FHA Mortgage Loans – Arizona

The Lowdown on Federal Housing Administration and Its Financial Programs
The Federal Housing Administration (FHA) was established when the National Housing Act of 1934 was effected. Its corporate goal is to help more Americans to purchase new homes. This is achieved by offering reasonably priced units on the market as well as giving home owners the options of affordable down payments and adjustable credit stipulations. It also aims to up the number of home construction, boost employment rate as well as insure government financial loans.
Since its inception, the FHA has insured a multitude of home mortgages, observing a market share of 30% the year before. This was an exponential increase compared to the 3% in 2007. Insuring almost two million loans, FHA’s initiatives have benefitted 750,000 property buyers in 2009.
The FHA financial products were rolled out circa the 1930s, and were meant to aid those affected by the economic recession. There was a spike in foreclosure rates and defaults, and the FHA programs were a form of assurance for the banks and lenders, giving them the confidence to continue making loan transactions. Thanks to the programs, many blue-collared Americans could still have the option to borrow capital money to pay for their home deposits.
The government also offered subsidies to back the loans, albeit the ultimate goal was to make the programs run on their own with the premiums borne by the applicants. Contrary to popular belief, the FHA does not deal with any monetary transactions; it merely acts as an insurer to support the loan options offered by financial institutions.
Under the FHA, there are four Single Family Housing programs that should be of interest to home buyers in Arizona.
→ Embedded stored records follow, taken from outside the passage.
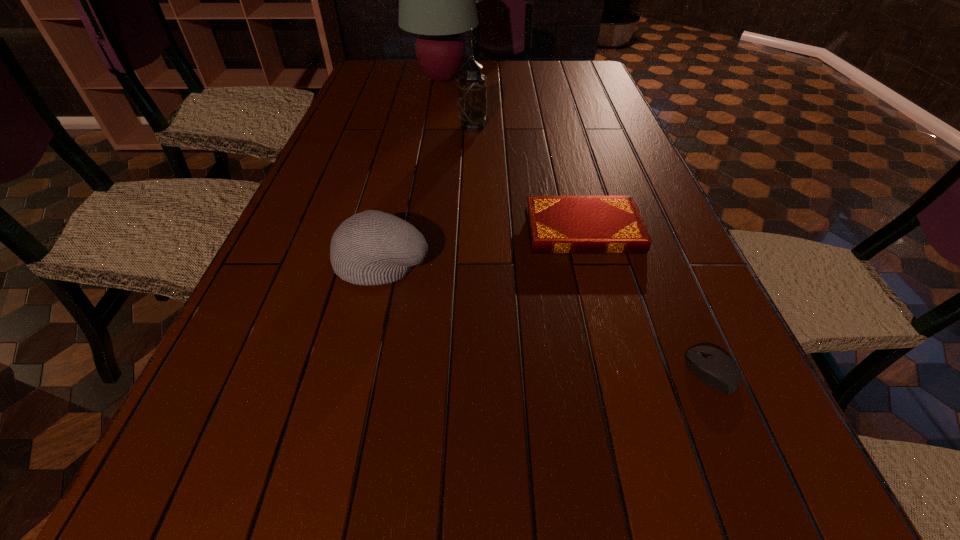 Identify the location of vacant space located 0.140m on the cover of the hardback book. (468, 230).

Locate an element on the screen. The width and height of the screenshot is (960, 540). vacant space situated 0.190m on the cover of the hardback book is located at coordinates (445, 230).

You are a GUI agent. You are given a task and a screenshot of the screen. Output one action in this format:
    pyautogui.click(x=<x>, y=<y>)
    Task: Click on the free spot located 0.150m on the cover of the hardback book
    
    Given the screenshot: What is the action you would take?
    pyautogui.click(x=463, y=230)

I want to click on vacant space located 0.090m on the back of the nearest object, so click(685, 311).

Where is `object positioned at the far edge`? object positioned at the far edge is located at coordinates (437, 0).

At what (x,y) coordinates should I click in order to perform the action: click on object located at the left edge. Please return your answer as a coordinate pair (x, y). The height and width of the screenshot is (540, 960). Looking at the image, I should click on (372, 247).

Where is `hardback book located in the right edge section of the desktop`? hardback book located in the right edge section of the desktop is located at coordinates (556, 224).

This screenshot has width=960, height=540. What are the coordinates of `computer equipment located in the right edge section of the desktop` in the screenshot? It's located at (715, 368).

In the image, there is a desktop. Where is `vacant space at the far edge`? The width and height of the screenshot is (960, 540). vacant space at the far edge is located at coordinates (493, 66).

Find the location of a particular element. This screenshot has width=960, height=540. vacant space at the left edge of the desktop is located at coordinates (299, 246). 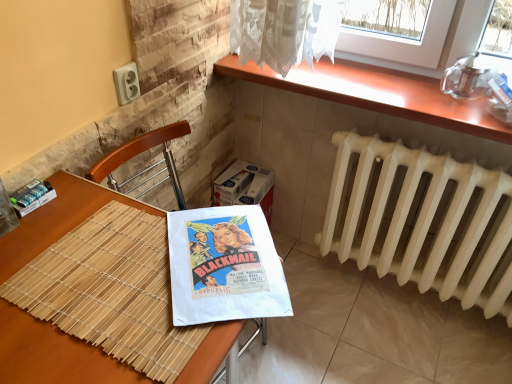 Question: Is white cardboard box at center placed right next to wooden at upper right?

Choices:
 (A) yes
 (B) no

Answer: (B)

Question: Is white cardboard box at center surrounding wooden at upper right?

Choices:
 (A) yes
 (B) no

Answer: (B)

Question: Does white cardboard box at center come behind wooden at upper right?

Choices:
 (A) yes
 (B) no

Answer: (A)

Question: Does white cardboard box at center lie in front of wooden at upper right?

Choices:
 (A) no
 (B) yes

Answer: (A)

Question: From a real-world perspective, is white cardboard box at center beneath wooden at upper right?

Choices:
 (A) no
 (B) yes

Answer: (B)

Question: From the image's perspective, is wooden table at lower left above or below wooden at upper right?

Choices:
 (A) above
 (B) below

Answer: (B)

Question: Does point (44, 365) appear closer or farther from the camera than point (422, 84)?

Choices:
 (A) farther
 (B) closer

Answer: (B)

Question: Is wooden table at lower left inside or outside of wooden at upper right?

Choices:
 (A) outside
 (B) inside

Answer: (A)

Question: Relative to wooden at upper right, is wooden table at lower left in front or behind?

Choices:
 (A) behind
 (B) front

Answer: (B)

Question: Is white matte radiator at right bigger or smaller than wooden at upper right?

Choices:
 (A) small
 (B) big

Answer: (B)

Question: From a real-world perspective, is white matte radiator at right physically located above or below wooden at upper right?

Choices:
 (A) below
 (B) above

Answer: (A)

Question: Is white matte radiator at right spatially inside wooden at upper right, or outside of it?

Choices:
 (A) outside
 (B) inside

Answer: (A)

Question: In terms of width, does white matte radiator at right look wider or thinner when compared to wooden at upper right?

Choices:
 (A) thin
 (B) wide

Answer: (A)

Question: From a real-world perspective, relative to white cardboard box at center, is wooden table at lower left vertically above or below?

Choices:
 (A) above
 (B) below

Answer: (A)

Question: Considering the positions of wooden table at lower left and white cardboard box at center in the image, is wooden table at lower left taller or shorter than white cardboard box at center?

Choices:
 (A) short
 (B) tall

Answer: (B) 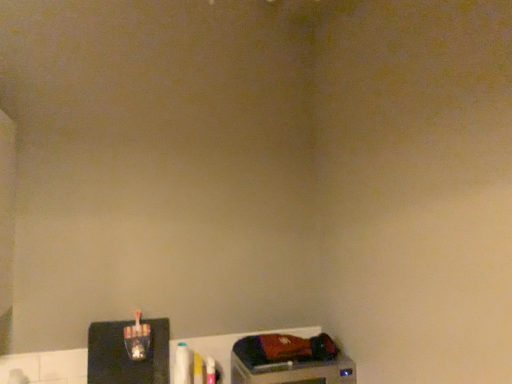 The height and width of the screenshot is (384, 512). Describe the element at coordinates (290, 361) in the screenshot. I see `metallic silver water cooler at bottom right` at that location.

This screenshot has width=512, height=384. In order to click on metallic silver water cooler at bottom right in this screenshot , I will do `click(290, 361)`.

Measure the distance between point (282, 334) and camera.

Point (282, 334) and camera are 1.81 meters apart from each other.

Where is `metallic silver water cooler at bottom right`? metallic silver water cooler at bottom right is located at coordinates (290, 361). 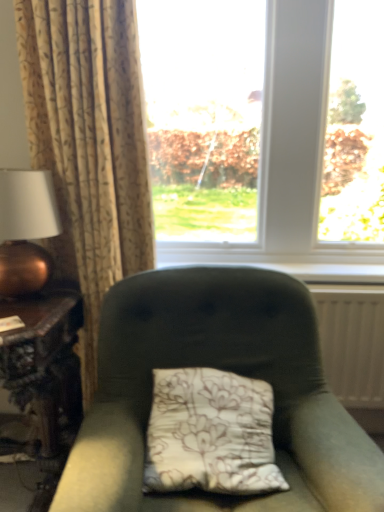 Question: Does beige floral fabric curtain at left have a greater height compared to velvet green chair at center?

Choices:
 (A) no
 (B) yes

Answer: (B)

Question: Does beige floral fabric curtain at left have a lesser height compared to velvet green chair at center?

Choices:
 (A) yes
 (B) no

Answer: (B)

Question: Does beige floral fabric curtain at left have a greater width compared to velvet green chair at center?

Choices:
 (A) yes
 (B) no

Answer: (B)

Question: From the image's perspective, would you say beige floral fabric curtain at left is shown under velvet green chair at center?

Choices:
 (A) no
 (B) yes

Answer: (A)

Question: From a real-world perspective, is beige floral fabric curtain at left under velvet green chair at center?

Choices:
 (A) yes
 (B) no

Answer: (B)

Question: Is velvet green chair at center completely or partially inside beige floral fabric curtain at left?

Choices:
 (A) no
 (B) yes

Answer: (A)

Question: Does copper metallic table lamp at left turn towards white textured radiator at right?

Choices:
 (A) yes
 (B) no

Answer: (B)

Question: Is copper metallic table lamp at left oriented away from white textured radiator at right?

Choices:
 (A) yes
 (B) no

Answer: (B)

Question: From the image's perspective, would you say copper metallic table lamp at left is positioned over white textured radiator at right?

Choices:
 (A) no
 (B) yes

Answer: (B)

Question: Does copper metallic table lamp at left have a larger size compared to white textured radiator at right?

Choices:
 (A) no
 (B) yes

Answer: (B)

Question: Is copper metallic table lamp at left far away from white textured radiator at right?

Choices:
 (A) yes
 (B) no

Answer: (A)

Question: Can you confirm if copper metallic table lamp at left is thinner than white textured radiator at right?

Choices:
 (A) yes
 (B) no

Answer: (B)

Question: Is beige floral fabric curtain at left taller than white painted wood at center?

Choices:
 (A) no
 (B) yes

Answer: (B) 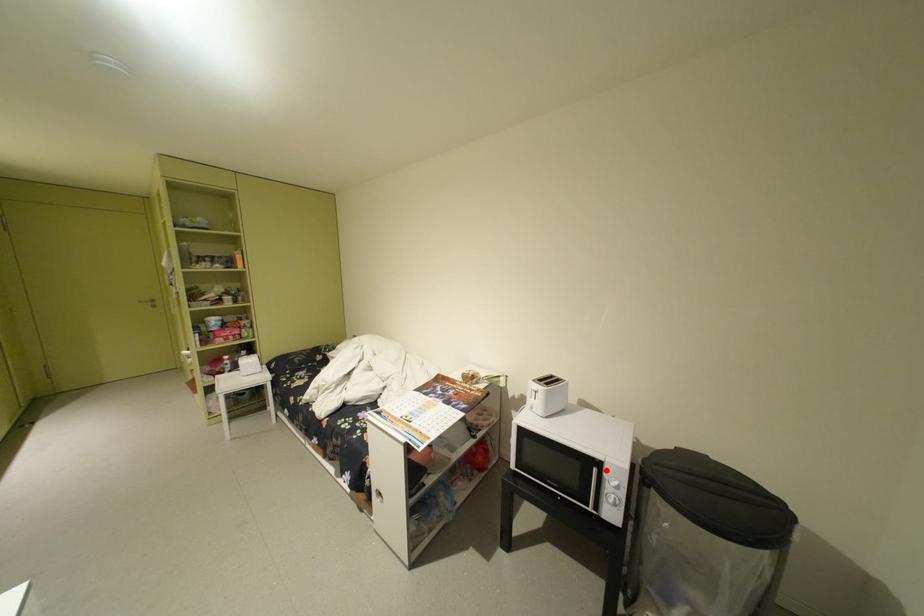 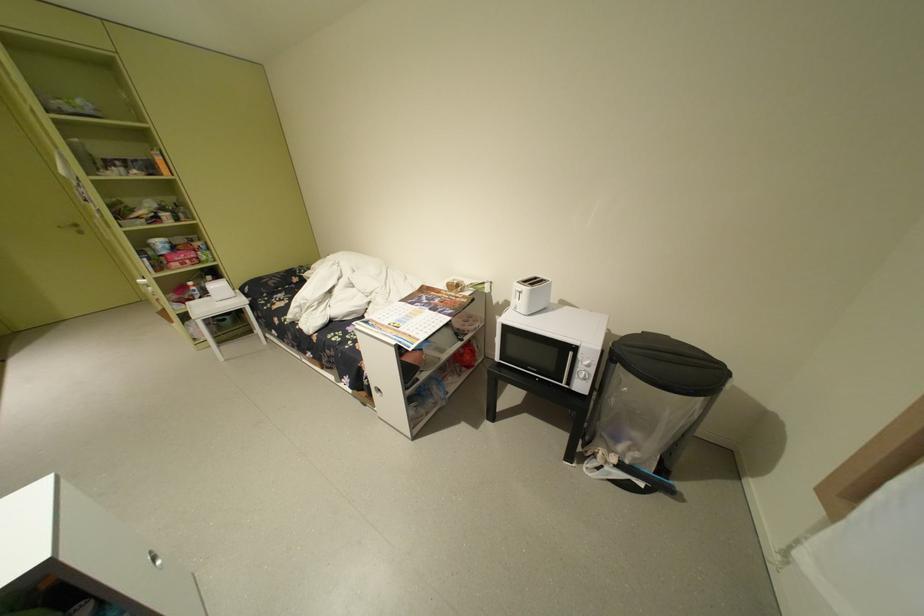 The point at the highlighted location is marked in the first image. Where is the corresponding point in the second image?

(581, 354) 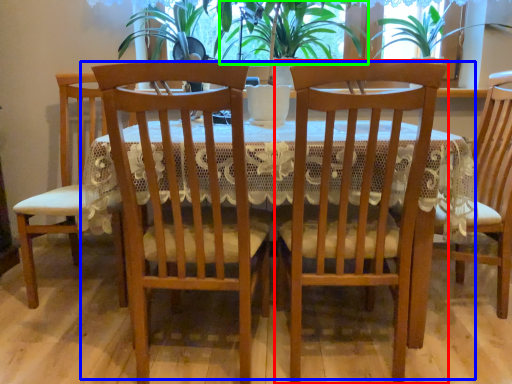 Question: Which object is positioned closest to chair (highlighted by a red box)? Select from kitchen & dining room table (highlighted by a blue box) and plant (highlighted by a green box).

Choices:
 (A) kitchen & dining room table
 (B) plant

Answer: (A) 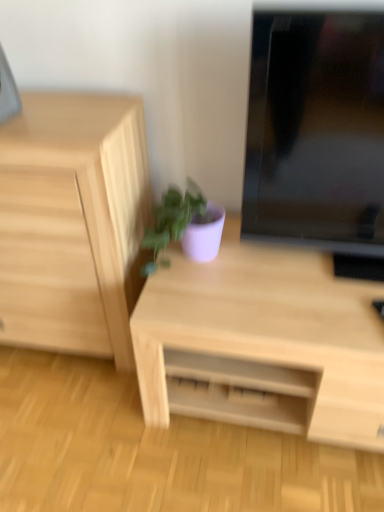 You are a GUI agent. You are given a task and a screenshot of the screen. Output one action in this format:
    pyautogui.click(x=<x>, y=<y>)
    Task: Click on the free location to the right of matte purple pot at center
    Image resolution: width=384 pixels, height=512 pixels.
    Given the screenshot: What is the action you would take?
    pyautogui.click(x=255, y=267) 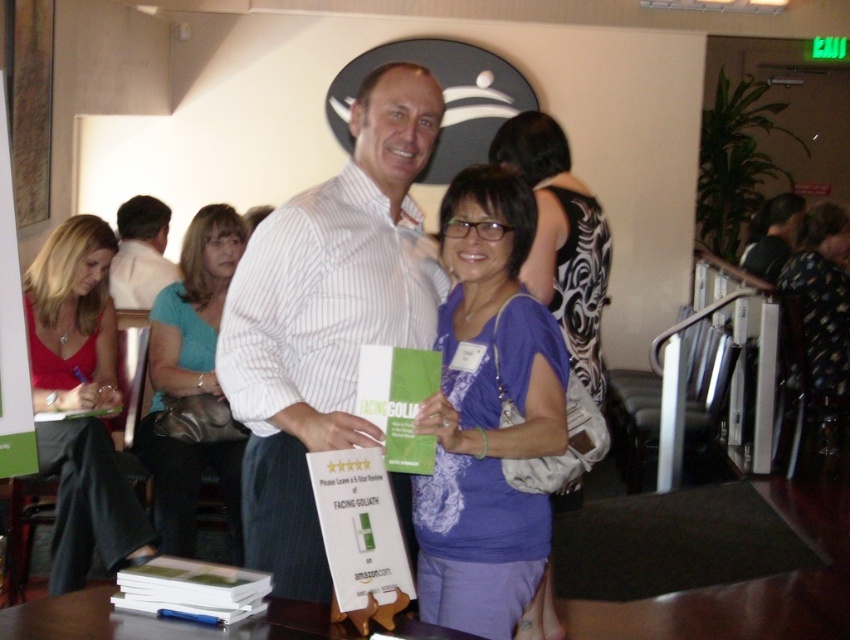 You are a photographer at the event and need to capture a clear shot of both the teal fabric purse at center and the dark gray shirt at center. Which object should you focus on first to ensure both are in focus?

You should focus on the teal fabric purse at center first since it is closer to the viewer than the dark gray shirt at center. By focusing on the closer object, the farther one will also be in focus due to the depth of field.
They are: Section 203(b), Section 234(c), Section 203(k) and Home Equity Conversion Mortgages (HECM) – Reverse Mortgages.
FHA Loan Type Highlights:
FHA Loan Limits in Arizona by county
FHA Housing Schemes At A Glance:
Section 203(b)
- Most Arizona FHA loans fall under the 203b section.
- Can be used to finance the one to four housing units
- Terms that can be adjusted to accommodate the needs of the applicant
- Low down payment: only 3.5% required
- Various gift options for down payment
Section 234(c)
- The FHA product used to insurance condominiums
- Credit conditions as per 203(b) are applicable
- New stipulations rolled out in 2010: applications for condominium units must be submitted via HRAP/DELRAP. Arizona approved condos can be searched from this lookup site
- The 203k program allow the borrower to finance the cost to repair/remodel their home
- Spurs community and neighborhood revitalization through repair and maintenance
- One mortgage loan will be used for the acquirement and upgrade of units
- Up to four housing units are eligible; consult your preferred banks on the criteria
- Mandatory improvements include cost effective energy conservation standards and smoke detectors
- FHA Consultants may be required on certain 203k loans
HECM – Reverse Mortgages
- FHA was the first association to push for an introduction of reverse mortgages
- Provides applicants with access to equity in their housing units
- Payment methods: lump sum, installments, line of credit or a mix of the options
- Only applicants of age 62 and/or above can qualify
In addition to the above list of initiatives, FHA has a string of other mortgage loans as well. For limited repairs, applicants can look at their Streamline Refinance and Streamline 203(k). A newly passed bill has also enabled FHA to provide unique programs —such as the ‘Make Home Affordable Program’— to institutions and lenders to alter and refinance current mortgages.
When sifting through options for a Arizona home loan , be sure to consider FHA and their offering. Boasting better loan stipulations, comparatively higher loan limits, repayment terms that span three decades as well as adjustable down payment options, FHA will stay true to its mission and help regulate the mortgage industry. Most importantly, their programs will help Americans keep a roof over their head and possess liquid assets.
Common Questions about FHA:
What is the criterion for the credit score?
In the state of Arizona, most financial institutions and money lenders will need your credit score to be 620.
Could you let me know the maximum amount of financial loan I can apply for?
Present an Arizona mortgage broker or professional with all the necessary documents and he will be able to analyze your current financial status and maximum loan amount.
How do I check if the housing unit I’m looking to purchase allows me to apply for FHA loans?
Follow this link to check if your property is eligible —you will need your property’s zip code.